Friday, December 21, 2012

Irish-American working class woman adrift ...

I strongly looked forward to the public library acquiring Joan Walsh's What's the Matter with White People?: Why We Long for a Golden Age That Never Was. Walsh spent six years as Salon's editor in chief. I've read her for years and learned to trust her consistent injection of a woman's perspective into the all-too-male enterprise of progressive liberal punditry. Besides, as a white woman myself, I wanted an answer to the question posed by her title. Finally I got a crack at it. Here are some reactions.

Walsh's book is a personal story, not an analytic exercise. It's the tale of how her Irish immigrant working class relatives drifted away from supporting racial and economic justice and away from liberal Democrats. Like too many older whites, they somehow ended up in the party of the plutocrats, of G.W. Bush, John McCain, and Mitt Romney.

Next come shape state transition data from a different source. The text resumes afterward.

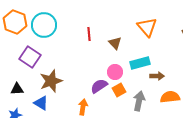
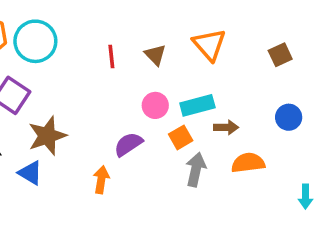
brown triangle: (115, 43) -> (155, 55), moved
pink circle: (115, 72) -> (155, 105), moved
orange square: (119, 90) -> (181, 137), moved

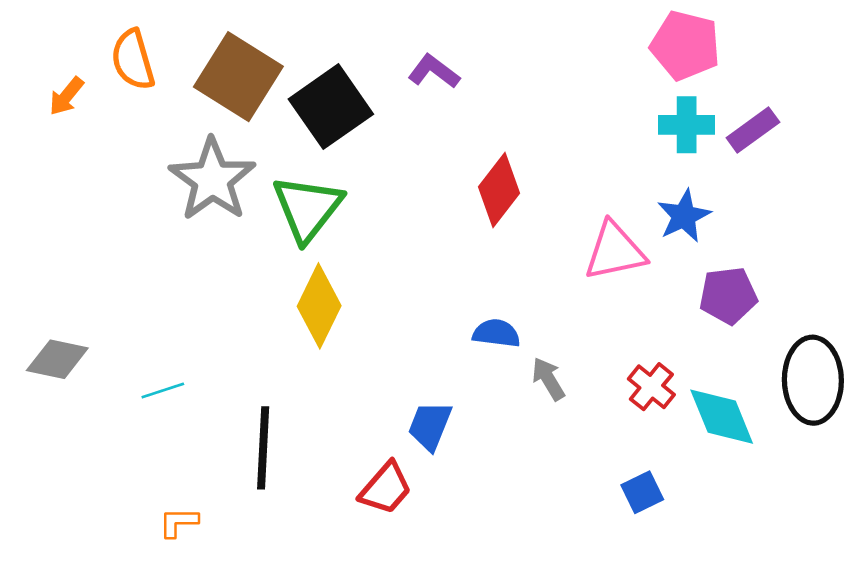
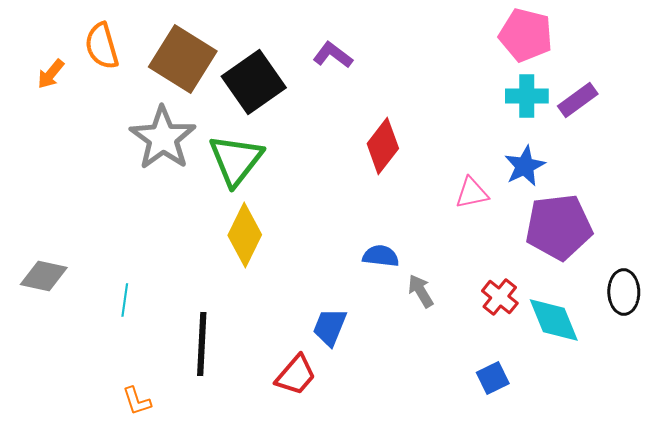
pink triangle: (615, 251) -> (472, 193), size x0.7
purple pentagon: (728, 295) -> (559, 227), size x1.5
black ellipse: (813, 380) -> (624, 292), size x0.7
cyan line: (163, 391) -> (125, 300), turned -64
orange L-shape: (178, 522) -> (137, 401), turned -108

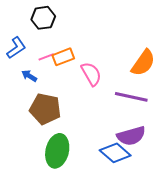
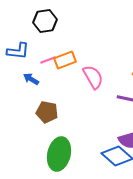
blue L-shape: (16, 48) -> (18, 51), turned 40
brown pentagon: (45, 109) -> (47, 112), size x0.7

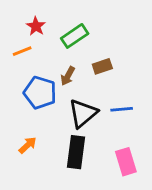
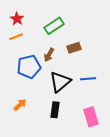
red star: (36, 26) -> (17, 19), moved
blue pentagon: (40, 93) -> (29, 67), turned -30
black rectangle: (76, 152) -> (55, 110), size x0.7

It is also the tale of how Walsh managed to remain a liberal Democrat despite feeling out of place among progressives. And so, necessarily, it is a story of feeling whiplashed, without a place.

Like such authors as Rick Perlstein, Jefferson Cowie, and even the too little noted Judith Stein, Walsh points to the late 60s and the 70s as a hinge time, the time when the white working class became alienated from Democrats.

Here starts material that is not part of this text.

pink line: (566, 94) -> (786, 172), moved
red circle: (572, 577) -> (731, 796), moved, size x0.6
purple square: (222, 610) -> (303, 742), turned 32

Because Democrats were in charge when the country came undone in the 1960s, Democrats got blamed. …

… prosperity undermined the New Deal coalition, giving white workers the freedom to believe their enemy was black protesters and white hippies, while providing the New Left with the dream it could create a progressive majority coalition without big labor. The two groups suddenly had the luxury of hating each other, of focusing on their cultural differences, because their economic battles seemed to have been won.

She mourns the disdain and ignorance with which liberals treated the terrible history of Irish suffering -- somehow other people's travails counted more than those of her people. None of us respond well to feeling our culture has been dismissed.

And Walsh experienced a particular wrenching that many white progressives felt in the Reagan era:

… I had given up on my working-class family; I tuned out their problems and anything they had to say that was legitimate. I was out of touch with the number of people who shared their concerns and blissfully ignorant of what the new Reagan Republicans would impose on the national scene in the coming decades -- a full-scaled Republican revolution that used social issues to inflame the people I grew up with, while betraying their economic interests.

She identifies with the experience Obama recounts in his autobiography of checking out the squabbling sectarian left groups of that era while seeking a political home and, like him, recoiling at their lack of realism and of an inspiring vision.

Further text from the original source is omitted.